Kevin Eric Raymundo, also known as Tarantadong Kalbo, shared a video clip of it on his account last Wednesday, July 28.
The post also has the link of the website which you can access here.
— Tarantadong Kalbo (@KevinKalbo) July 28, 2021
The website opens with a message:
“Ang nakataas na kamao ay siya ring mga kamay na boboto ng tamang pinuno. Libo-libong Pilipino na ang #Tumindig para sa kapakanan ng ating mga sarili, komunidad, at bayan.”
“Pero hindi dito natatapos ang laban. Mula sa araw-araw na pagpuna sa mali hanggang sa pagboto ng mga kakampi ng karapatang pantao, tuloy-tuloy lang ang ating pakikibaka at pagtindig.”
It also used the hashtags #LahingDakila and #ArtistsFightBack.
The former hashtag was particularly used by DAKILA Philippines, a group of artist advocates who seek social change.
— DAKILA Philippines (@dakila_ph) July 20, 2021
Filipino artists also recently used these hashtags on social media in showcasing their artworks, paintings and other pieces that depict their countrymen’s grievances and struggles during the current administration.
Aside from the opening message, the link for the voter’s registration page was also attached.
To those who wished to join the “Tumindig” mural, links to create their own avatars and entry forms were also provided.
You can also download the mural for your personal use.
Clicking the “x” mark will lead to the interactive mural or page of the website where viewers can look up close to an avatar or browse through the rest of the raised-fist avatars.
Raymundo posted the original illustration where the popular character was introduced last July 22.
It showed a lone, white-colored fist that stood up among the crowd of bowed-fists in obedience to someone.
His piece was only supposed to encourage the public to voice out their dissent.
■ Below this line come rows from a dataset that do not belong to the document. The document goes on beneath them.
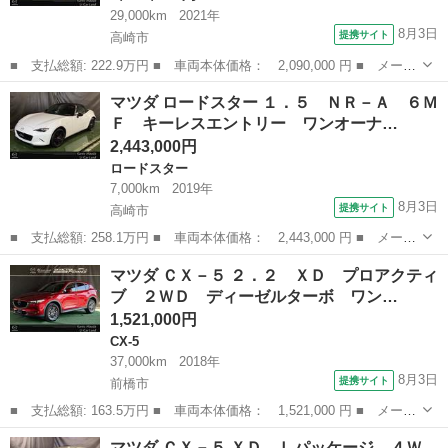
29,000km
2021年
8月3日
提携サイト
高崎市
■ 支払総額: 222.9万円 ■ 車両本体価格： 2,090,000 円 ■ メーカ
ー名： マツダ ■ 車種名： ＣＸ－３０ ■ グレード名： １．
群馬
高崎市
マツダ
マツダ ロードスター １．５ ＮＲ－Ａ ６Ｍ
８ ＸＤ Ｌパッケージ ディーゼルターボ 地デジチューナー ワ
Ｆ キーレスエントリー ワンオーナ…
ンオーナー...
2,443,000円
ロードスター
7,000km
2019年
8月3日
提携サイト
高崎市
■ 支払総額: 258.1万円 ■ 車両本体価格： 2,443,000 円 ■ メーカ
ー名： マツダ ■ 車種名： ロードスター ■ グレード名： １．
群馬
高崎市
ロードスター
マツダ ＣＸ－５ ２．２ ＸＤ プロアクティ
５ ＮＲ－Ａ ６ＭＦ キーレスエントリー ワンオーナー車 クリ
ブ ２ＷＤ ディーゼルターボ ワン…
アランス...
1,521,000円
CX-5
37,000km
2018年
8月3日
提携サイト
前橋市
■ 支払総額: 163.5万円 ■ 車両本体価格： 1,521,000 円 ■ メーカ
ー名： マツダ ■ 車種名： ＣＸ－５ ■ グレード名： ２．２
群馬
前橋市
CX-5
マツダ ＣＸ－５ ＸＤ Ｌパッケージ ４Ｗ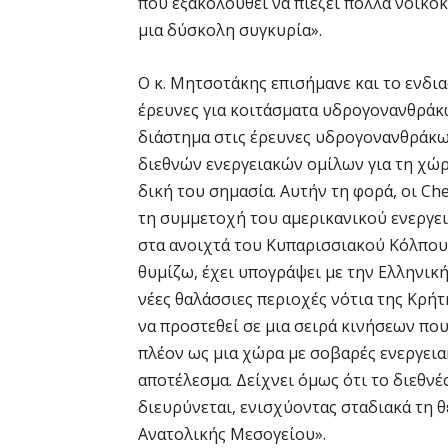
που εξακολουθεί να πιέζει πολλά νοικο
μια δύσκολη συγκυρία».
Ο κ. Μητσοτάκης επισήμανε και το ενδι
έρευνες για κοιτάσματα υδρογονανθράκω
διάστημα στις έρευνες υδρογονανθράκω
διεθνών ενεργειακών ομίλων για τη χώρα
δική του σημασία. Αυτήν τη φορά, οι C
τη συμμετοχή του αμερικανικού ενεργε
στα ανοιχτά του Κυπαρισσιακού Κόλπου,
θυμίζω, έχει υπογράψει με την Ελληνικ
νέες θαλάσσιες περιοχές νότια της Κρήτ
να προστεθεί σε μια σειρά κινήσεων πο
πλέον ως μια χώρα με σοβαρές ενεργεια
αποτέλεσμα. Δείχνει όμως ότι το διεθνέ
διευρύνεται, ενισχύοντας σταδιακά τη 
Ανατολικής Μεσογείου».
However, after waves of impromptu collaborations with other artists, journalists, progressive groups and other Filipinos, it spurred an online movement that sent goosebumps across local social media.
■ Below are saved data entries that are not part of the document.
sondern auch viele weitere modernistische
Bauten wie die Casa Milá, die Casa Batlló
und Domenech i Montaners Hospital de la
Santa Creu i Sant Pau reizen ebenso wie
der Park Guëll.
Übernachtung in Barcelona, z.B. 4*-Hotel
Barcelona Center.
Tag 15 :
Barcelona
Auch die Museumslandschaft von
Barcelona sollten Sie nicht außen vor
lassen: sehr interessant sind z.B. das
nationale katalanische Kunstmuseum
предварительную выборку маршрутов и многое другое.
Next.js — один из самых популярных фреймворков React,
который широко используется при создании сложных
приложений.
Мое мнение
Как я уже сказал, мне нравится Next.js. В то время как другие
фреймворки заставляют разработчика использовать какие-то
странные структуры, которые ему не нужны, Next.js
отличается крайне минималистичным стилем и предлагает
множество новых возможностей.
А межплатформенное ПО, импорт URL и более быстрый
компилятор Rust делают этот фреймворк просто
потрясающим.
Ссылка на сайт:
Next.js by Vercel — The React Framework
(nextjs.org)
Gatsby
Each new raised-fist avatar posted online or sent to Raymundo replaced one of the bowed-fists in his original illustration.
Soon, “Tumindig” icon was joined by other colorful, artistic new avatars in a growing mural.
This online protest also translated to the streets. Some Filipino artists and groups built their “fist” effigies and held them during the annual rally on the day of the State of the Nation Address on July 26.
The initiative continues to gain momentum. The subreddit r/Philippines, one of the largest online forums for Filipinos, recently shared its entry.